La corrupción es uno de los elementos que incluye la fundación suiza en su índice anual de competitividad, basado en una encuesta a 15.000 líderes de negocios de 141 economías mundiales. Las tres preguntas formuladas a estos ejecutivos fueron: “¿Qué tan común es el desvío de fondos públicos a empresas o grupos?; “¿Cómo calificas la ética de los políticos?” y “¿Qué tan común es el soborno por parte de las empresas?”. En una escala entre el uno y el siete, en la que a mayor transparencia más alta es la puntuación obtenida, México obtuvo un 2,5, de acuerdo con una revisión de Business Insider.

Entre las 10 naciones más corruptas de la clasificación, cinco son latinoamericanas y rebasan a México —Venezuela a la cabeza, con 1,7; Bolivia, con 2; Brasil y Paraguay, ambos con 2,1 y la República Dominicana, con 2,2—, pero que no son miembros de la Organización para la Cooperación y el Desarrollo Económicos (OCDE), el think tank cuya pertenencia marca la frontera entre las naciones industrializadas y las que no lo son.

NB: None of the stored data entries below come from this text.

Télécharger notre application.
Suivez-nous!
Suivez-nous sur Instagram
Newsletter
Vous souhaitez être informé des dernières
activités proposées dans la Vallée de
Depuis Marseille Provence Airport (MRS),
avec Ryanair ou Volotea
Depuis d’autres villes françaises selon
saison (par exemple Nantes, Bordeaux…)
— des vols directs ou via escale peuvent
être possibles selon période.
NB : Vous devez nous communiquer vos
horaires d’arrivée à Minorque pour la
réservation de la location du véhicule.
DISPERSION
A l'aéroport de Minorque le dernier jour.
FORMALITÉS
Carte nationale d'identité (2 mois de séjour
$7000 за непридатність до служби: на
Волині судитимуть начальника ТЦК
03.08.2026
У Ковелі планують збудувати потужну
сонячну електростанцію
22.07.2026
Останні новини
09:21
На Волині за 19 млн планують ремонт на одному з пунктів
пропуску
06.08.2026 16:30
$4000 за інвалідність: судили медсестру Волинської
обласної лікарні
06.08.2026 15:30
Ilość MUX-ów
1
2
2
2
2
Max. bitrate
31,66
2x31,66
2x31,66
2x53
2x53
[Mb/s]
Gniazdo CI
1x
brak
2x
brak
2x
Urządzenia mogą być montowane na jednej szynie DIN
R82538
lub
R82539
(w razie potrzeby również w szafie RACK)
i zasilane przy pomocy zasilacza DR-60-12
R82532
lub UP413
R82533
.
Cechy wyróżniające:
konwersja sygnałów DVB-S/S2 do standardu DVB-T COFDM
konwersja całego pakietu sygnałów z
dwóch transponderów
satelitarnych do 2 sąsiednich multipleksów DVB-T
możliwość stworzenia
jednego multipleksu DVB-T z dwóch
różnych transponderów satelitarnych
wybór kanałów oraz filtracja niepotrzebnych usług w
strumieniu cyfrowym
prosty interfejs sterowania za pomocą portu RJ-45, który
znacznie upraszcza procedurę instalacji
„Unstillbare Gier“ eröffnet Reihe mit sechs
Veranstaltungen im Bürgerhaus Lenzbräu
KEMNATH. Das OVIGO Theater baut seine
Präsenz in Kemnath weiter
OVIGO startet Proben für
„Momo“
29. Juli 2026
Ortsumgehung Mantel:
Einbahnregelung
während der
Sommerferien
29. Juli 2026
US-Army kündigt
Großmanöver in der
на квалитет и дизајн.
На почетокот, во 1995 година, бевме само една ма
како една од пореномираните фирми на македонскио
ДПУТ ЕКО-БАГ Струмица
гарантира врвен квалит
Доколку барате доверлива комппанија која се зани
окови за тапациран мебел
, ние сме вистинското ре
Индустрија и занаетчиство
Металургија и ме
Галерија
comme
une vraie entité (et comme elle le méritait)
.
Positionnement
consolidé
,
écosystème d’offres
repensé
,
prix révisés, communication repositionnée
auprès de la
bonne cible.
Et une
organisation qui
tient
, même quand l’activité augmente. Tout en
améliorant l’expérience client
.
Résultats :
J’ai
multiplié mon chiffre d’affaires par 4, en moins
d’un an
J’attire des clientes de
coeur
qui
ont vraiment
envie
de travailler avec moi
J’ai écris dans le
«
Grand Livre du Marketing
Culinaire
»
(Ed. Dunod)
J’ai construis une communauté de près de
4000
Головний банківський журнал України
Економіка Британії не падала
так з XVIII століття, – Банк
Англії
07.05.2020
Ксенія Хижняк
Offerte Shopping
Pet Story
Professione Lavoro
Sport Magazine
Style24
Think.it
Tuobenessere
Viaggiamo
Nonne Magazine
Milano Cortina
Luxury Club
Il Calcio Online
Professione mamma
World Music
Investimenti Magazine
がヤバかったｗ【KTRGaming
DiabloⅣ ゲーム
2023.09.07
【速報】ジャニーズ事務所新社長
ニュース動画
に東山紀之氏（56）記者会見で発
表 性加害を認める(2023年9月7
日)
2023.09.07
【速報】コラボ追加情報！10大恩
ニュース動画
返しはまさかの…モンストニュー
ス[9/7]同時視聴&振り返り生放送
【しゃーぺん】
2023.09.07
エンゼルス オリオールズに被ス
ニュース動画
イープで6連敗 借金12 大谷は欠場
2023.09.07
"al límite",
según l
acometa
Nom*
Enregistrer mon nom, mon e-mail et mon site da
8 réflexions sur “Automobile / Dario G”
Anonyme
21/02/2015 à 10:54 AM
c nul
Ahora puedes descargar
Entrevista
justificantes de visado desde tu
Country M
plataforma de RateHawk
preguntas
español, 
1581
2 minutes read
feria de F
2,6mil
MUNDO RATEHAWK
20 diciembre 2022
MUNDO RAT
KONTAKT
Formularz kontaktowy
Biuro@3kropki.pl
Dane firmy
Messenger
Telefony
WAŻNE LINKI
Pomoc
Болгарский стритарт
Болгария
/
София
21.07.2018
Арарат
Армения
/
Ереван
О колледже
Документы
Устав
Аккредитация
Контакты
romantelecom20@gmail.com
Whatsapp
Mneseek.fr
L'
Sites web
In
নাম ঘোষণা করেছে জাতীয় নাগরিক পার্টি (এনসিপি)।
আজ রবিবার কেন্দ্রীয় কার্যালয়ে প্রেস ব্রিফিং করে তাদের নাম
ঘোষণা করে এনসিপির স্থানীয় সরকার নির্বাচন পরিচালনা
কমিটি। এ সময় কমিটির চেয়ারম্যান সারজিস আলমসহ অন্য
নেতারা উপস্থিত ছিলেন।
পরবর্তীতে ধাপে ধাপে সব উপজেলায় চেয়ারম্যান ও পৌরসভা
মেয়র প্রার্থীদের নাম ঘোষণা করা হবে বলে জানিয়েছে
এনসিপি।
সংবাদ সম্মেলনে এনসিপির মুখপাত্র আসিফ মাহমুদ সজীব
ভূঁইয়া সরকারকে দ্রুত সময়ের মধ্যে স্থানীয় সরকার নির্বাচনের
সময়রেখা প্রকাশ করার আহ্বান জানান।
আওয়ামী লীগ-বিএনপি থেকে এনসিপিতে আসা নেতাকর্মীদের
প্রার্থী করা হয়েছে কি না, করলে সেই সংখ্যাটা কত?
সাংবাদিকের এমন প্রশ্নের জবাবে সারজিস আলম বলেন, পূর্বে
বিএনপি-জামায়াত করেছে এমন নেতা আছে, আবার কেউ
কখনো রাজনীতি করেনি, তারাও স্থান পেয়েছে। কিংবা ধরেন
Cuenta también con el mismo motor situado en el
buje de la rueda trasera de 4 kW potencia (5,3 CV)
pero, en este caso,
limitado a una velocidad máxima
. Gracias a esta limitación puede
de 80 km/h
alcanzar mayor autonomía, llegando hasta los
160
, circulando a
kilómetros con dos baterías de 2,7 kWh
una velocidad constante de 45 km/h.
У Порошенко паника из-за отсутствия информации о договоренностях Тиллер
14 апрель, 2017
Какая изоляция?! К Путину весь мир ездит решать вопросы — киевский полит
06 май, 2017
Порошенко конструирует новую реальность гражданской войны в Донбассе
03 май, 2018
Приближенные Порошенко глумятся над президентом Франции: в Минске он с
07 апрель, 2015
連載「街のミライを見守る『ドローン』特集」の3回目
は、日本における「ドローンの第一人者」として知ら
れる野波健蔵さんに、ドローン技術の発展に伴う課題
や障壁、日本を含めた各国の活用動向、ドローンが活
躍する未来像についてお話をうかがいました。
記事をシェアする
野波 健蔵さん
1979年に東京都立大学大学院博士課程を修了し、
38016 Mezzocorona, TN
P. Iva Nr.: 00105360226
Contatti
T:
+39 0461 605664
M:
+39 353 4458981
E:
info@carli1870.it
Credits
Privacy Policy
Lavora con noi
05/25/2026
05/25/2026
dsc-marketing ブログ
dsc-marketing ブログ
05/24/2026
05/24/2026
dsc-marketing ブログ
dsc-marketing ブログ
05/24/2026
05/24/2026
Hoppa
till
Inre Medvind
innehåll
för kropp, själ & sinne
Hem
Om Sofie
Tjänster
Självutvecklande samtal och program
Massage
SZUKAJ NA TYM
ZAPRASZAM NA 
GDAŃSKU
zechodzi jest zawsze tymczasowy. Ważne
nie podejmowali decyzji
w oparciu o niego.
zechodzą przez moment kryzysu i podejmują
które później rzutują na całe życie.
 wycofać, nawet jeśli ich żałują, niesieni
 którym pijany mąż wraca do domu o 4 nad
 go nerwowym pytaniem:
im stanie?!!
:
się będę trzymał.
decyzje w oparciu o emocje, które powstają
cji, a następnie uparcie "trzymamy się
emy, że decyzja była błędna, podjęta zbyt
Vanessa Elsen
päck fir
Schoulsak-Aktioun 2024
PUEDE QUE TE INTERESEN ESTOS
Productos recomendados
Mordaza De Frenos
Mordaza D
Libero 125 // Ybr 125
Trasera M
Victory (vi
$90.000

Un informe del Foro publicado en junio situaba a la corrupción como el problema más importante que debe enfrentar América Latina, según sus líderes políticos y de negocios. Escándalos como el de Petrobras, en Brasil; las acusaciones vertidas sobre la expresidenta argentina Cristina Fernández, y los sobornos de los que se acusa al exmandatario guatemalteco Otto Pérez-Molina mantuvieron estancada a la región en la comparación de los índices 2014 a 2015.

El caso de México parece, sin embargo, el más alarmante por tratarse de una economía más avanzada que sus pares latinos. En el índice global de competitividad ocupa el lugar 51 de 138, tras haber escalado seis peldaños gracias a la mayor eficiencia de sus mercados, y mantiene una larga serie de factores que asustan a los inversionistas: la corrupción, el más grave, seguido del crimen organizado y otros factores administrativos como la ineficiencia de la burocracia y las políticas tributarias.